◆ **MATERIAL FOR THIS TASK**
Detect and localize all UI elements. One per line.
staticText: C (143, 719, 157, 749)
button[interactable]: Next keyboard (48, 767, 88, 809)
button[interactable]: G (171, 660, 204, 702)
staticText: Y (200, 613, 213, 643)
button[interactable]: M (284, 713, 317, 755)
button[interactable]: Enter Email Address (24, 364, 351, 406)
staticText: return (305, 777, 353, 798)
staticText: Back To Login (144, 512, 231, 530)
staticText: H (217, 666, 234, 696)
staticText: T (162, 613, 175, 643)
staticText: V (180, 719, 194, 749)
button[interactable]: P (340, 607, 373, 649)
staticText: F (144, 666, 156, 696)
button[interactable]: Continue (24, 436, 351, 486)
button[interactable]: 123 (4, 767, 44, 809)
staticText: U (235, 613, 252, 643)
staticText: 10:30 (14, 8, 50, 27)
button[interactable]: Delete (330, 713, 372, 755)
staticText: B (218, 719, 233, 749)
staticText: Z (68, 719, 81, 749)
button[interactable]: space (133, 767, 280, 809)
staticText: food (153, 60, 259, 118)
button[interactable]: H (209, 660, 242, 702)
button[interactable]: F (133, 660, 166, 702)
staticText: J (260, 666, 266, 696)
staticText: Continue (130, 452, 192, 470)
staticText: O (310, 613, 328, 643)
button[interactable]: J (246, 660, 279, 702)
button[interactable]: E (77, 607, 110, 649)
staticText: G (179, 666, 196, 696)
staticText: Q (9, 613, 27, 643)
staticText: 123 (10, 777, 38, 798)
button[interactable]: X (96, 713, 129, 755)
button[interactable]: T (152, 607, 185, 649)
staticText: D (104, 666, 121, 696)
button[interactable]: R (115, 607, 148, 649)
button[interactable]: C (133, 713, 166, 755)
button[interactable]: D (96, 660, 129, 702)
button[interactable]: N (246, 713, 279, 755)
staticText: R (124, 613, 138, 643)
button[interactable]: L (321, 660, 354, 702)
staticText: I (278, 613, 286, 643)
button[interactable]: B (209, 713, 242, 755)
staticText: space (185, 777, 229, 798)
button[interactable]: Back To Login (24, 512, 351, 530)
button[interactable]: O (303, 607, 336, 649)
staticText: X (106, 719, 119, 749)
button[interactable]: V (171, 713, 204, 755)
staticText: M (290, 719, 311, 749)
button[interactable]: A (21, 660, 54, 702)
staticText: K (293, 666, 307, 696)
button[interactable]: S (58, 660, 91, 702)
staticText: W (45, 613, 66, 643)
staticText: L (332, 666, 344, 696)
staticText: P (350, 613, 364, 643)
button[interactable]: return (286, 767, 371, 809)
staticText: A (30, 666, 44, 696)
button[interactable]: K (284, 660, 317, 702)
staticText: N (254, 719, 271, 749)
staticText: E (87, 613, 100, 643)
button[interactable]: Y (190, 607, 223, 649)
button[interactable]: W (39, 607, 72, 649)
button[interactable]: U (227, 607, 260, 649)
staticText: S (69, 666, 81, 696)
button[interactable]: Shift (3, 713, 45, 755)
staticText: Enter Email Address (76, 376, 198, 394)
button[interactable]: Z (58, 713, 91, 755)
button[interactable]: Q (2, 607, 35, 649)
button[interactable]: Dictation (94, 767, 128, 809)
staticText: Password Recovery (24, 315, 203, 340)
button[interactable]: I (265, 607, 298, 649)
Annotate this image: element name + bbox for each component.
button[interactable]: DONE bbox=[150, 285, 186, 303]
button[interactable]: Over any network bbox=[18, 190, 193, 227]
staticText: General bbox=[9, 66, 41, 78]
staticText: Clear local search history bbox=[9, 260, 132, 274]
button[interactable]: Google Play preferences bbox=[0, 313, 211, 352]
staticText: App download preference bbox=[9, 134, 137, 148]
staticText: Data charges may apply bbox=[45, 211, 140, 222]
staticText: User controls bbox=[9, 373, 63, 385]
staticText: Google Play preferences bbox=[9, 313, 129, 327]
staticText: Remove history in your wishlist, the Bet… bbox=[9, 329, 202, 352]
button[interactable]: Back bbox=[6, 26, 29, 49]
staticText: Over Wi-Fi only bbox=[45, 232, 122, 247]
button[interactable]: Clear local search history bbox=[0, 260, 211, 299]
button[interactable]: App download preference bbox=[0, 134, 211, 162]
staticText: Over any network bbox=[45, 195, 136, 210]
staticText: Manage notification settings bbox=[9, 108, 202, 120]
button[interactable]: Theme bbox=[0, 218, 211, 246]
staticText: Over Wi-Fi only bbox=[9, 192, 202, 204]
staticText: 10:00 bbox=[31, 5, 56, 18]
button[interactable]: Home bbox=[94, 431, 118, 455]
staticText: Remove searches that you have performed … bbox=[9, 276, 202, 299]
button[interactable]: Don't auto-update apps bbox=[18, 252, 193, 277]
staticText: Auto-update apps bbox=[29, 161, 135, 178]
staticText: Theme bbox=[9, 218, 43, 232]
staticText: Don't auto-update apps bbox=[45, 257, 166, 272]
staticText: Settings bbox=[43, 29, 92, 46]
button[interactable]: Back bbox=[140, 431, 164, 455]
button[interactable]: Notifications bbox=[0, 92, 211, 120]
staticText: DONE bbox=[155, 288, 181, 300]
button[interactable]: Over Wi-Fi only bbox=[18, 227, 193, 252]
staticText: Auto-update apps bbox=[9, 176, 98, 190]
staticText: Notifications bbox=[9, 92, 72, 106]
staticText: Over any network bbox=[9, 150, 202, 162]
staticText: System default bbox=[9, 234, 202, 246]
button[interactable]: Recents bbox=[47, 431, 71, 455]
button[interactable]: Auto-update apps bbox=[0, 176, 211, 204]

◆ **DIRECTIONS FOR THIS TASK**
Work out, please, how many lines above contain "Clear"; answer only with the number.

◆ **SOLUTION**
2